Ainsi parlait Zarathoustra est donc devenu pour moi le fidèle compagnon d'une Queste commencée voici vingt-cinq ans. Un détail l'atteste : lorsque, en montagne, il importe de calculer au plus juste la charge du sac à dos, c'est le seul livre que j'emporte. Et il est rare que je l'oublie. Parce que lui conviennent l'air des hautes altitudes, les sources et la forêt, la forêt fraternelle à ceux de mon espèce. Et, autour d'un feu de camp, je ne sais meilleur enseignement à donner aux camarades assemblés que de lire quelques pages de ce livre.
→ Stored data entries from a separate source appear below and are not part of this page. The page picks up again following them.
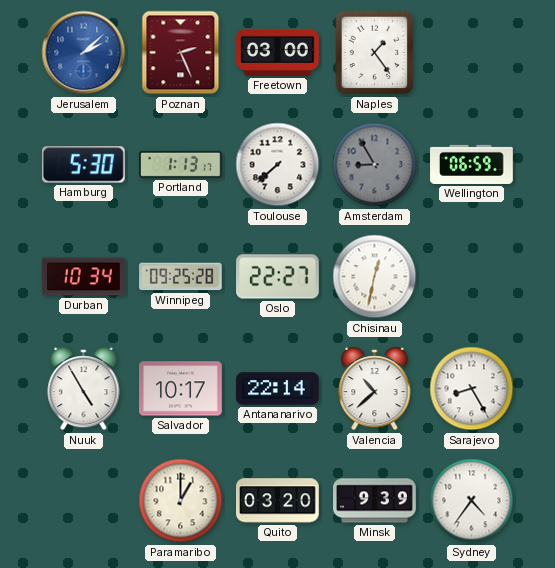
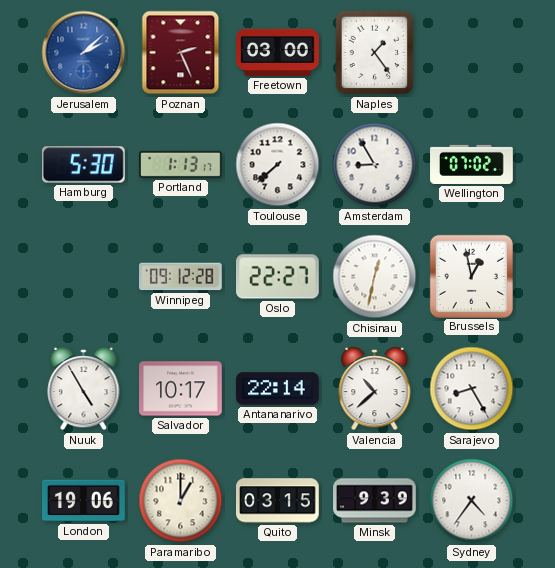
Amsterdam dial: grey -> white
Wellington: 06:59 -> 07:02
Durban: 10:34 -> none
Winnipeg: 09:25 -> 09:12
Brussels: none -> 12:58
London: none -> 19:06
Quito: 03:20 -> 03:15
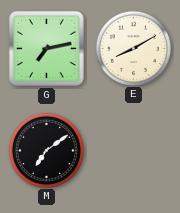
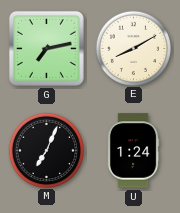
M: 7:09 -> 7:04
U: none -> 1:24
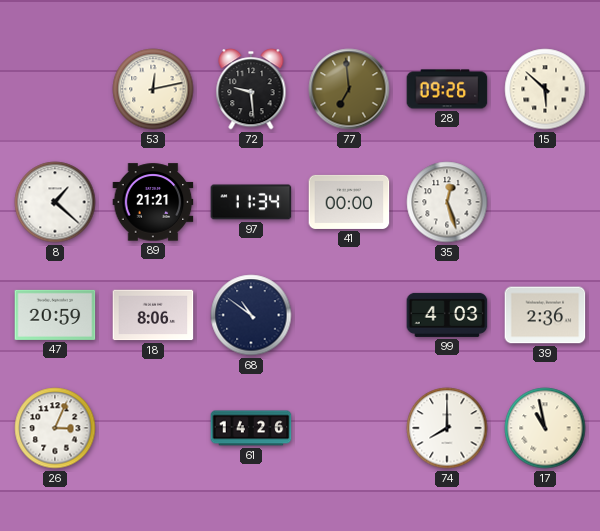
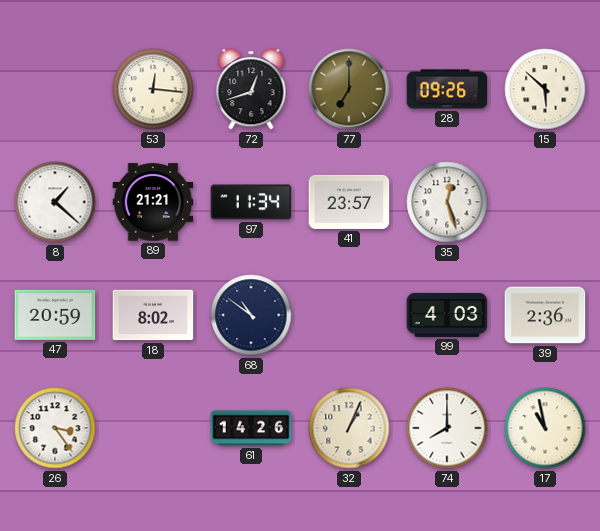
53: 12:13 -> 12:16
72: 9:29 -> 12:42
77: 6:59 -> 7:00
41: 00:00 -> 23:57
18: 8:06 -> 8:02
26: 3:04 -> 3:24
32: none -> 1:04
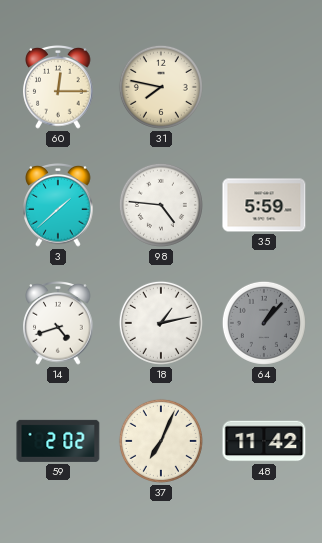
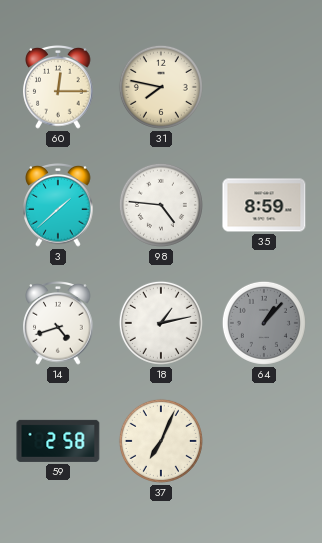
35: 5:59 -> 8:59
59: 2:02 -> 2:58
48: 11:42 -> none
Un livre qu'on a envie, d'ailleurs, de partager, comme on partage, au bout de l'étape, le quignon de pain et la gourde d'eau. Et c'est ce partage, fraternel, que j'ai découvert un jour avec Robert Dun. Celui-ci bénéficiait d'une longue et profonde intimité avec l'œuvre de Nietzsche. Il a été pour moi un précieux compagnon (au sens étymologique du mot, "celui avec lequel on partage le pain" - et, ici, le pain spirituel) pour pénétrer toujours plus avant dans la compréhension et la communion d'une œuvre dont on n'a jamais fini d'explorer la richesse. Mais, plus encore que d'autres textes, c'est Ainsi parlait Zarathoustra qui fut au centre de nombre de nos conversations.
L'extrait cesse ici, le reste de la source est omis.